Assignment —
Check each line of the material below for the word "прием". Say how many lines have it, and nothing else.

Material for this exercise —
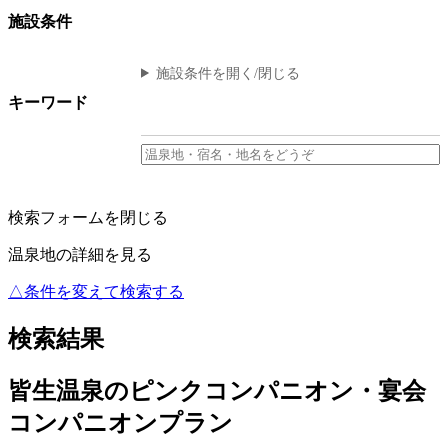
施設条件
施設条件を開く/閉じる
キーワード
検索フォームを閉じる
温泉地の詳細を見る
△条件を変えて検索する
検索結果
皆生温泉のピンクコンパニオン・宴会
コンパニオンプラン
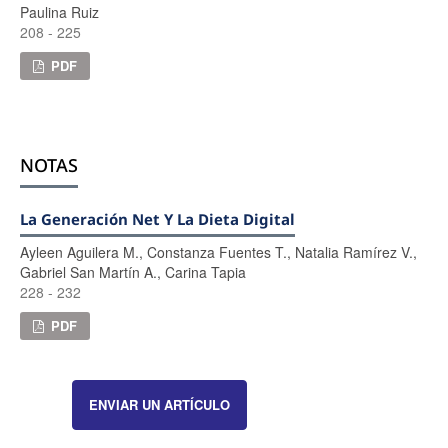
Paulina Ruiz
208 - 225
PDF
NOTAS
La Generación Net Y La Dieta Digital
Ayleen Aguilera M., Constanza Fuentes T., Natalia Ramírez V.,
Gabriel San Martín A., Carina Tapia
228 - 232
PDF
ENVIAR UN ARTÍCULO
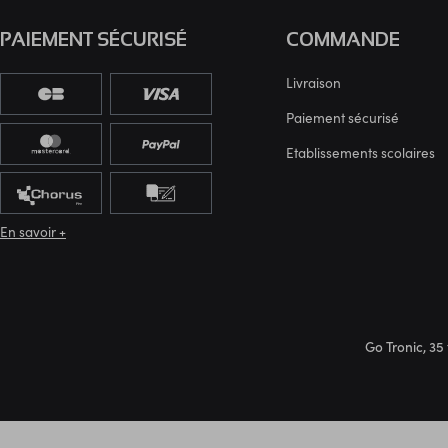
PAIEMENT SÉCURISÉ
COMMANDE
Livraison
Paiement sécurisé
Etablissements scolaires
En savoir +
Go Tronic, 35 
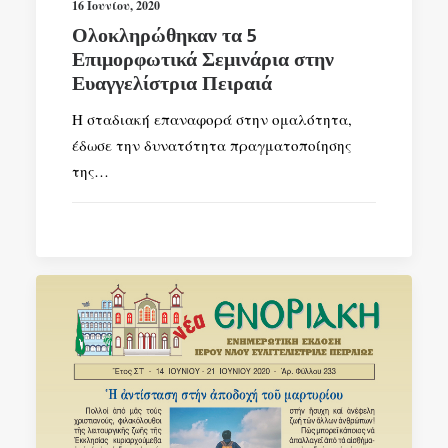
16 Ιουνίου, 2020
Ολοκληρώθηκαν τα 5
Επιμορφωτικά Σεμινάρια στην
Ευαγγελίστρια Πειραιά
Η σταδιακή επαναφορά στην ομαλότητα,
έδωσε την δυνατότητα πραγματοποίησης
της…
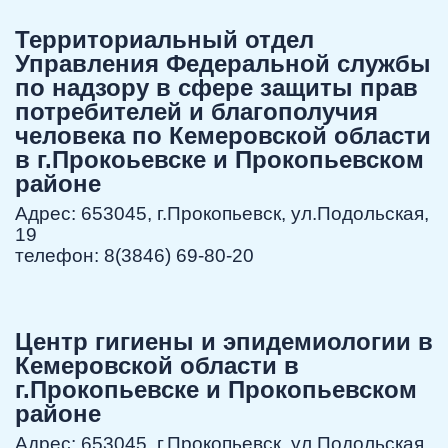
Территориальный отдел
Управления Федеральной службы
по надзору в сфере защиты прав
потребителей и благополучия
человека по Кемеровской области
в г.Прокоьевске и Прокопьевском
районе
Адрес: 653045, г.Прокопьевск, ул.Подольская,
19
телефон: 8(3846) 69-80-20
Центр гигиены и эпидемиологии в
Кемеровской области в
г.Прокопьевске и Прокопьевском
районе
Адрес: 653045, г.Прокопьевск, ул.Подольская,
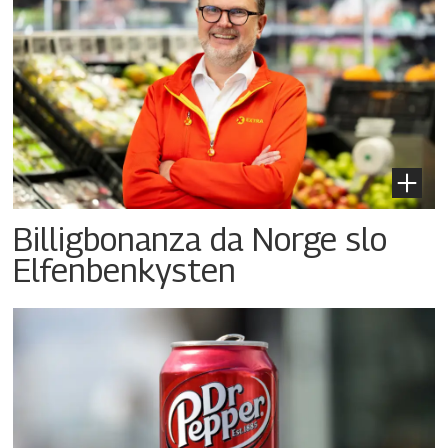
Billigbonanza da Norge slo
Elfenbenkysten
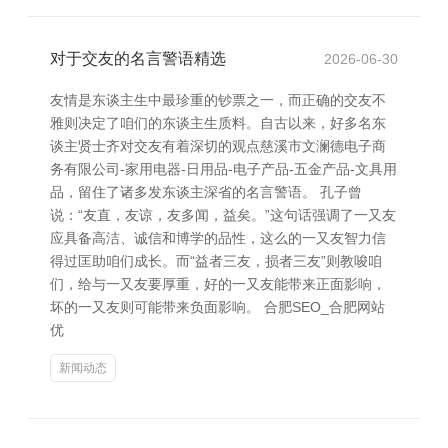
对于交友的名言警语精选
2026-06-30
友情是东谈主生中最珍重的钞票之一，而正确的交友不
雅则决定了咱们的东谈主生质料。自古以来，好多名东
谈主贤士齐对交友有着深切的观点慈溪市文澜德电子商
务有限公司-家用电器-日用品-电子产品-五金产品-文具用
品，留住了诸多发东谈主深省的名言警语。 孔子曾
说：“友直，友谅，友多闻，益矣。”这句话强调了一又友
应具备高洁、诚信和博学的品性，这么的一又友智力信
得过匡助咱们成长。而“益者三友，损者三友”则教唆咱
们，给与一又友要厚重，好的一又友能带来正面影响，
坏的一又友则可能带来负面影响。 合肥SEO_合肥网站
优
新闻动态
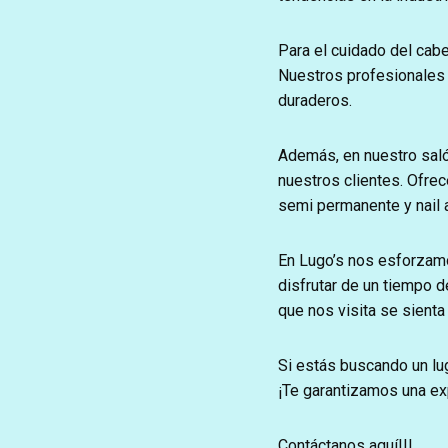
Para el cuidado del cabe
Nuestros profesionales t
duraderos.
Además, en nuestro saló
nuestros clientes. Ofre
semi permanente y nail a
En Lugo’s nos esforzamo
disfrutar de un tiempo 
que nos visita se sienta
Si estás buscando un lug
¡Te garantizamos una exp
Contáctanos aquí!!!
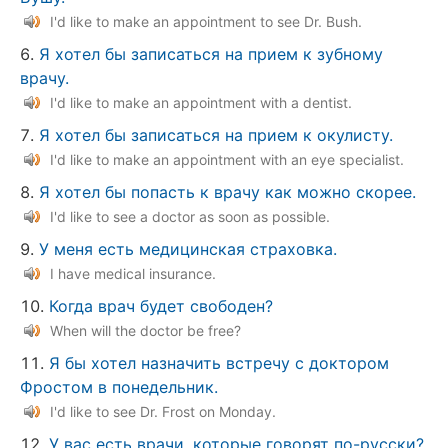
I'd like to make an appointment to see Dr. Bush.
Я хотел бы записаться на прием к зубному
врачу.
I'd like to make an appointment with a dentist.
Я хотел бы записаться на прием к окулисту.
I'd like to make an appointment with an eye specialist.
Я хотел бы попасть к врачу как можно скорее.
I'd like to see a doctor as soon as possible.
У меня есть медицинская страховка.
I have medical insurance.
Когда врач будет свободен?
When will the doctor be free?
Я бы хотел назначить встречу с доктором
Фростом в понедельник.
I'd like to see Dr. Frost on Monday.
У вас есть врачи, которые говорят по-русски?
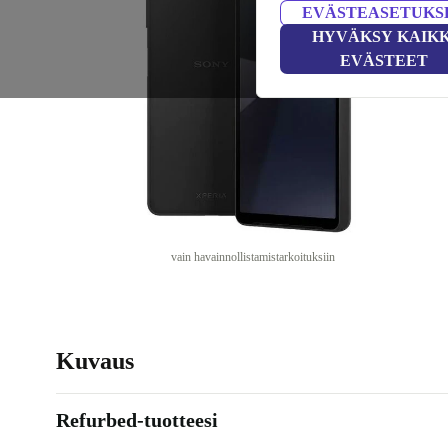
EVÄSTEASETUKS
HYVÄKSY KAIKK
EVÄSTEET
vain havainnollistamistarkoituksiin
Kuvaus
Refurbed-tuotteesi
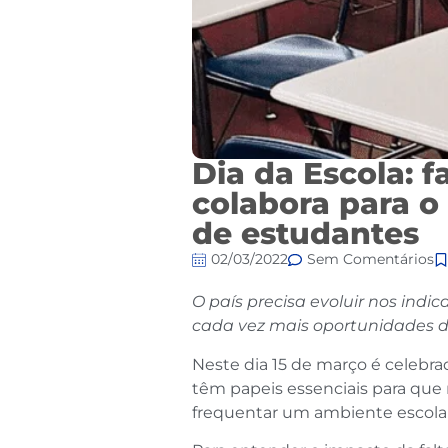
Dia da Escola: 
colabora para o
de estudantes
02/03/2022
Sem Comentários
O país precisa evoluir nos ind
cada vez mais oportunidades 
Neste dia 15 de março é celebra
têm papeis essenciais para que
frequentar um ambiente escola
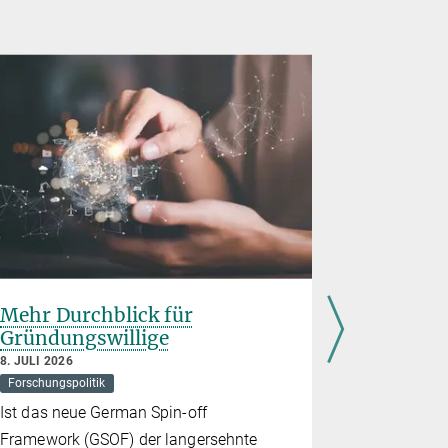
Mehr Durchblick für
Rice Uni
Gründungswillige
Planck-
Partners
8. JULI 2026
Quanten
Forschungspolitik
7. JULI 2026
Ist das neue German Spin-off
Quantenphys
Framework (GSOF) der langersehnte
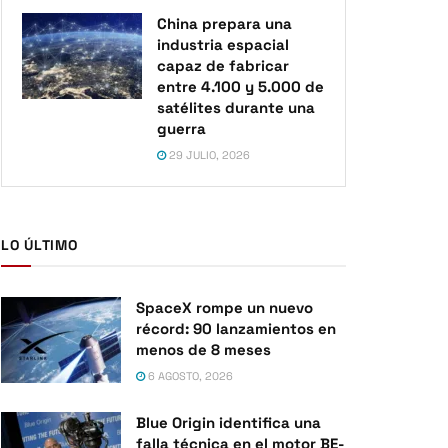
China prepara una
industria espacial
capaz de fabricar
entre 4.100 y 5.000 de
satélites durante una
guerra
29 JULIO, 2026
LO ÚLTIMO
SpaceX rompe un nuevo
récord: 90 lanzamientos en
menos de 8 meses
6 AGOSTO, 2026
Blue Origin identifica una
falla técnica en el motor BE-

Exercise result —
2